# $\alpha \alpha' \in K^2$ if and only if $Gal(E/K) \cong C_2 \times C_2$

K= field of characteristic p $$\neq$$ 2, $$c \in K-K^2$$ and $$F=K(\sqrt{c})$$. Let $$\alpha = a+b\sqrt{c}$$ such that $$\alpha \notin F^2$$ and $$E=F(\sqrt\alpha)$$. Define $$\alpha'=a-b\sqrt{c}$$.

How can I prove the next statement:

$$\alpha \alpha'= a^2-b^2c \in K^2$$ if and only if $$Gal(E/K) \cong C_2 \times C_2$$.

Let me give a more « conceptual» Galois answer. First , fix an integer m and consider a field K of characteristic not dividing m, containing a primitive m-th root of unity.

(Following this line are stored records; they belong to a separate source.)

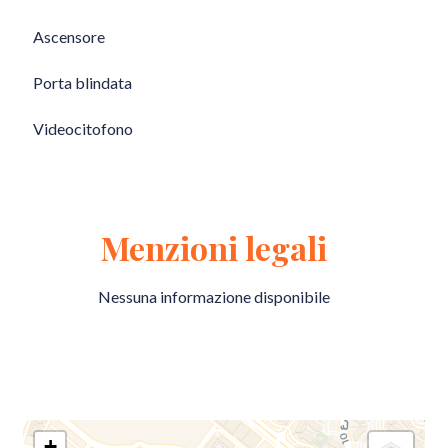
Ascensore
Porta blindata
Videocitofono
Menzioni legali
Nessuna informazione disponibile
+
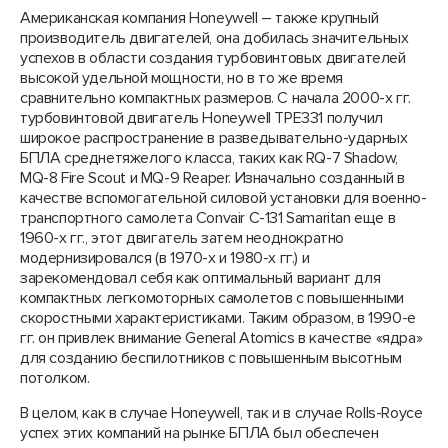
Американская компания Honeywell – также крупный
производитель двигателей, она добилась значительных
успехов в области создания турбовинтовых двигателей
высокой удельной мощности, но в то же время
сравнительно компактных размеров. С начала 2000-х гг.
турбовинтовой двигатель Honeywell TPE331 получил
широкое распространение в разведывательно-ударных
БПЛА среднетяжелого класса, таких как RQ-7 Shadow,
MQ-8 Fire Scout и MQ-9 Reaper. Изначально созданный в
качестве вспомогательной силовой установки для военно-
транспортного самолета Convair C-131 Samaritan еще в
1960-х гг., этот двигатель затем неоднократно
модернизировался (в 1970-х и 1980-х гг.) и
зарекомендовал себя как оптимальный вариант для
компактных легкомоторных самолетов с повышенными
скоростными характеристиками. Таким образом, в 1990-е
гг. он привлек внимание General Atomics в качестве «ядра»
для созданию беспилотников с повышенным высотным
потолком.
В целом, как в случае Honeywell, так и в случае Rolls-Royce
успех этих компаний на рынке БПЛА был обеспечен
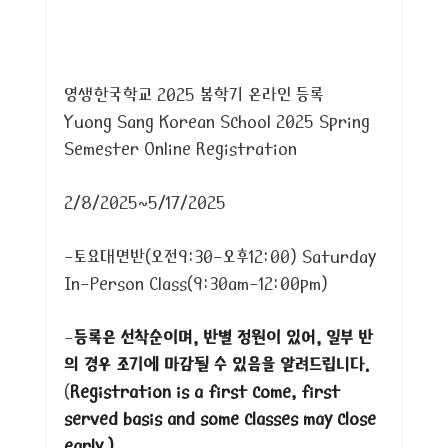
영생한국학교 2025 봄학기 온라인 등록
Yuong Sang Korean School 2025 Spring 
Semester Online Registration
2/8/2025~5/17/2025
-토요대면반(오전9:30-오후12:00) Saturday 
In-Person Class(9:30am-12:00pm)
-
등록은 선착순이며, 반별 정원이 있어, 일부 반
의 경우 조기에 마감될 수 있음을 알려드립니다.
(
Registration is a first come, first 
served basis and some classes may close 
early.)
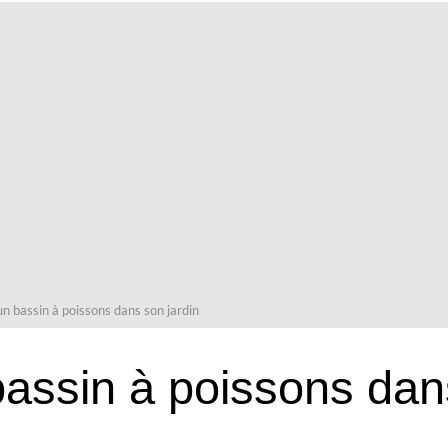
un bassin à poissons dans son jardin
bassin à poissons dan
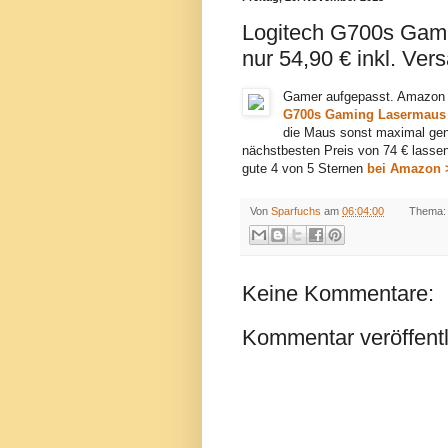
Logitech G700s Gami
nur 54,90 € inkl. Ver
Gamer aufgepasst. Amazon 
G700s Gaming Lasermaus
die Maus sonst maximal gen
nächstbesten Preis von 74 € lasse
gute 4 von 5 Sternen
bei Amazon 
Von
Sparfuchs
am
06:04:00
Thema:
Keine Kommentare:
Kommentar veröffent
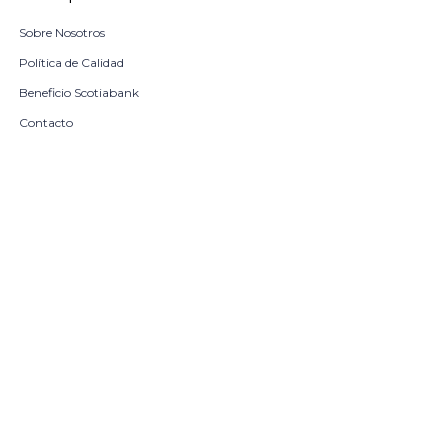
Sobre Nosotros
Política de Calidad
Beneficio Scotiabank
Contacto
Trabaja con nosotros
Seleccionar talle
Locales
remove
add
COMPRAR
© Copyright 2026 / Harrington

Let F/K be a finite Galois extension, and let $E = F (\sqrt[m]{\alpha})$, with $\alpha \in K*$ . By Kummer theory, E only depends on the class $[\alpha]$ of $\alpha$ modulo $F*^m$ , and E/F is cyclic of degree dividing $m$ . Question : when is E/K Galois ? Answer : iff $[\alpha]$ is invariant under the action of Gal(F/K), in other words, for any s in Gal(F/K), $s(\alpha)/\alpha$ $\in$ $F*^m$ (this is a classical exercise in Galois theory).
Coming back to your problem, take $m = 2$ , F/K quadratic , s a generator of its Galois group. According to the criterion above, for $E = F(\sqrt{\alpha})$ , E/K is Galois (of degree 4) iff $s(\alpha)/\alpha$ is a square in F*, equivalently iff $\alpha . s(\alpha)$ is a square in F* . It is important to stress « in F*, not necessarily in K* », because $\alpha . s(\alpha) = N(\alpha)$, where N is the norm map from F* to K*, and $N(\alpha)$ $\in$ K* . Suppose the criterion is met, then Gal(E/K) is a group of order 4, hence abelian, isomorphic to $C_4$ or $C_2 × C_2$ . Question : how to distinguish between the two cases, cyclic and biquadratic ? We must go back to the idea of proof in the above Galois exercise. In our situation, the original expression $s(\alpha) = \alpha . x^2$, $x$ $\in$ F*, implies that N(x) = $\pm$ 1. How to distinguish between the two signs ? By Hilbert 90 (or mere calculation), N(x) = 1 iff x is of the form $s(y)/y$, y$\in$ F*, hence $s(\alpha)/\alpha$ = $(s(y)/y)^2$, or equivalently, $\alpha = a. y^2$, a$\in$ K*. The latter equality means that E = F($\sqrt a$), or equivalently, writing F = K($\sqrt c$) in your original notation, that F is the biquadratic field K($\sqrt a, \sqrt c$), a and c $\in$ K* .
This solution may seem complicated, but could be useful in more elaborate associated problems, for instance : describe all the quadratic extensions L of K($\sqrt a, \sqrt c$) which are Galois but non abelian (i.e. which are diedral or quaternionic) over K .
Let $\beta = \alpha'$ for clarity.
If $\sqrt{\alpha\beta} \in K$, then $\sqrt{\beta} \in E$, thus $E$ is the splitting field of $$f(x) = (x - \sqrt{\alpha})(x + \sqrt{\alpha})(x - \sqrt{\beta})(x + \sqrt{\beta}).$$ Now $[E : K] = 4$, so $G = \textrm{Gal}(E/K)$ is isomorphic to $C_4$ or $C_2 \times C_2$. Since $\sqrt{\alpha\beta} \in K$, for any $\sigma \in G$, we have $$\sigma(\sqrt{\alpha\beta}) = \sqrt{\alpha\beta}.$$ Label $\alpha,-\alpha,\beta,-\beta$ as $1,2,3,4$, respectively. Try to use the above equation to show that the elements of $G$ are the identity and $$(12)(34),(13)(24),(14)(23),$$hence $G \cong C_2 \times C_2$.
Now suppose $G \cong C_2 \times C_2$. If $E/K$ is Galois, we must have $\sqrt{\beta} \in E$. Try to conclude that no non-identity element of $G$ fixes any of the roots of $f(x)$. You can then conclude that $G$ is the group by the above permutations of the roots and then conclude that $\sqrt{\alpha\beta}$ is fixed by $G$, hence $\sqrt{\alpha\beta} \in K$.